I was recently told that I am spoiling my two and half month old baby. I would love to say that I just smiled and nodded, or even that I replied with some gracious statement saying I would consider the idea and work on it, but no, that would be a lie. Instead, I just laughed and said confidently, “that’s ridiculous.”
Somewhere and somehow, someone decided that holding your baby or responding to her needs would create an unhealthy dependency- that giving a baby what she wants creates a spoiled child.
I do believe that it is possible for a child to be spoiled if a parent indulgently gives the child everything she demands throughout her childhood. I can’t say I won’t struggle with this, although I would like to think I won’t. I am not there yet.
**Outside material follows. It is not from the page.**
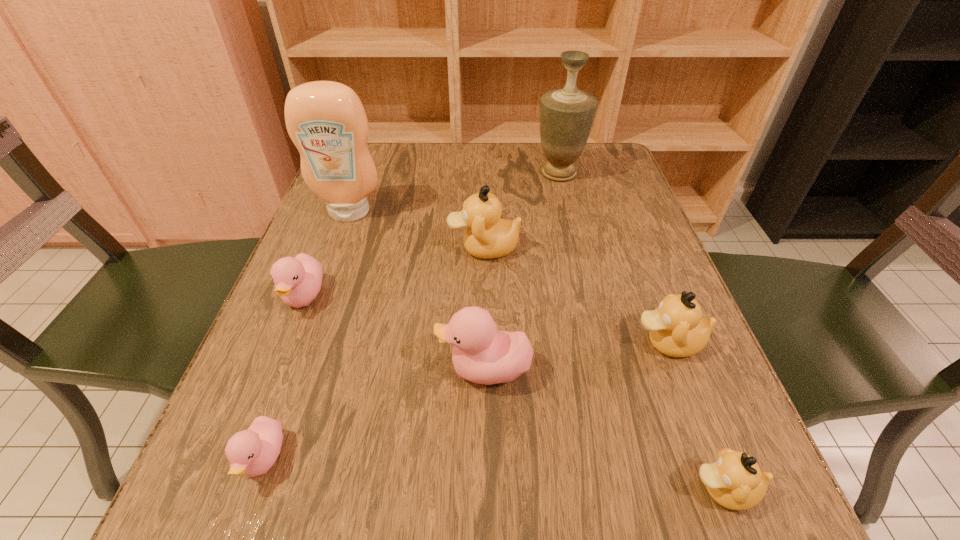 Where is `free spot between the second farthest object and the nearest tan duckling`? The width and height of the screenshot is (960, 540). free spot between the second farthest object and the nearest tan duckling is located at coordinates coord(537,351).

Image resolution: width=960 pixels, height=540 pixels. I want to click on free space between the second farthest object and the farthest object, so click(454, 193).

The image size is (960, 540). I want to click on vacant space that's between the sixth nearest object and the urn, so click(x=521, y=211).

I want to click on free space that is in between the second farthest pink duckling and the leftmost tan duckling, so click(484, 309).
My baby is just shy of three months old. I am no expert but I really believe that a newborn’s needs are the same as her wants. To deprive my child of her needs in the name of preventing a spoiled child is nothing short of neglect. My baby wants to be fed, because she needs to be fed. My baby wants to be held because, sometimes, she needs to be held. My baby cries when she is tired and sometimes wants help getting to sleep because she needs help getting to sleep.
She wants to be loved because she needs to feel loved.
My philosophy as a mom is this: the more my child knows that she is loved, valued, cared for, and provided for, the more she will trust me. The more she trusts me, the easier it will become to discipline her and teach her to obey because she will know that I love her, and trust that I care for her.
Don’t get me wrong, I think toddlers will be toddlers and kids will be kids. I don’t think for a second that developing trust will eliminate the possibility of tantrums. I just think that how we work through those will be a lot easier. I won’t know until I get there.
Here is what I do know: I am the only person that has been given the gift of being a mama to my baby. And you, mama, are the only one who has been given the honor of being a mama to your baby. I fully believe that no one else can parent my child better than me, and no one can parent your child better than you. I also believe there is unique direction for each and every child, and we mamas have to trust our instincts for our children. Sometimes those instincts whisper to us, telling us to seek others for advice, and in those times I am seriously grateful and blessed to have some AH-maze-ing mom friends that will share their frustrations, successes, failures, tips, and tools.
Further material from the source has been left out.